◆ What you need to do
Transcribe exactly the line containing "десны или слизистую." and every line after it, through the end of the records below.

◆ Source material
+++
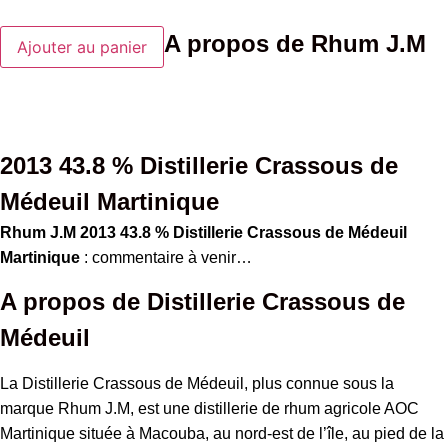
quantité
A propos de Rhum J.M
Ajouter au panier
de
Rhum
J.M
2013
43.8
%
Distillerie
Crassous
2013 43.8 % Distillerie Crassous de
de
Médeuil
Médeuil Martinique
Martinique
Rhum J.M 2013 43.8 % Distillerie Crassous de Médeuil
Martinique
: commentaire à venir…
A propos de Distillerie Crassous de
Médeuil
La Distillerie Crassous de Médeuil, plus connue sous la
marque Rhum J.M, est une distillerie de rhum agricole AOC
Martinique située à Macouba, au nord-est de l’île, au pied de la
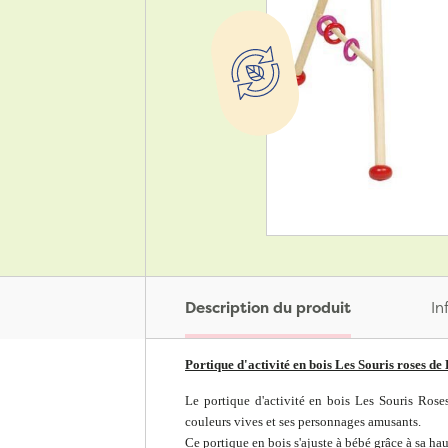
Description du produit
In
Portique d'activité en bois Les Souris roses de
Le portique d'activité en bois Les Souris Rose
couleurs vives et ses personnages amusants.
Ce portique en bois s'ajuste à bébé grâce à sa hau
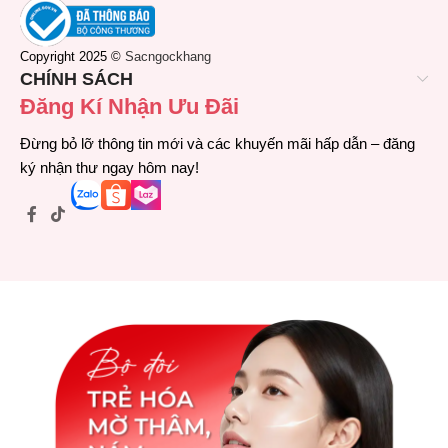
Copyright 2025 ©
Sacngockhang
CHÍNH SÁCH
Đăng Kí Nhận Ưu Đãi
Đừng bỏ lỡ thông tin mới và các khuyến mãi hấp dẫn – đăng
ký nhận thư ngay hôm nay!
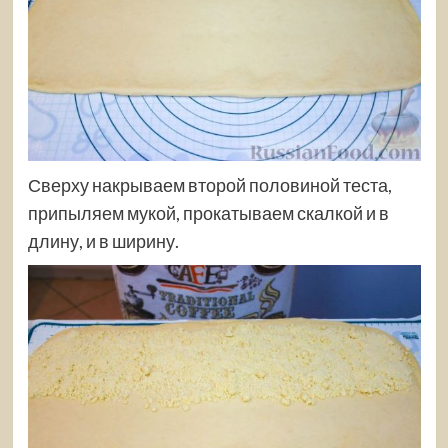
Сверху накрываем второй половиной теста,
припыляем мукой, прокатываем скалкой и в
длину, и в ширину.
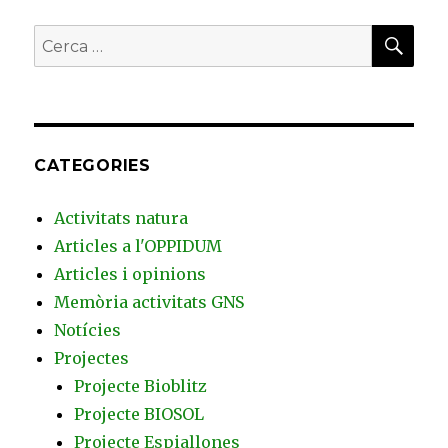
CER
Buscar
per:
CATEGORIES
Activitats natura
Articles a l'OPPIDUM
Articles i opinions
Memòria activitats GNS
Notícies
Projectes
Projecte Bioblitz
Projecte BIOSOL
Projecte Espiallones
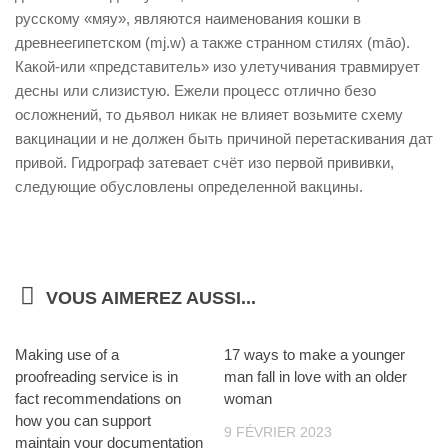
русскому «мяу», являются наименования кошки в
древнеегипетском (mj.w) а также странном стилях (māo).
Какой-или «представитель» изо улетучивания травмирует
десны или слизистую. Ежели процесс отлично безо
осложнений, то дьявол никак не влияет возьмите схему
вакцинации и не должен быть причиной перетаскивания дат
привой. Гидрограф затевает счёт изо первой прививки,
следующие обусловлены определенной вакцины.
VOUS AIMEREZ AUSSI...
Making use of a
17 ways to make a younger
proofreading service is in
man fall in love with an older
fact recommendations on
woman
how you can support
9 FÉVRIER 2023
maintain your documentation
+++
◆ Response to this exercise
десны или слизистую. Ежели процесс отлично безо
осложнений, то дьявол никак не влияет возьмите схему
вакцинации и не должен быть причиной перетаскивания дат
привой. Гидрограф затевает счёт изо первой прививки,
следующие обусловлены определенной вакцины.
VOUS AIMEREZ AUSSI...
Making use of a
17 ways to make a younger
proofreading service is in
man fall in love with an older
fact recommendations on
woman
how you can support
9 FÉVRIER 2023
maintain your documentation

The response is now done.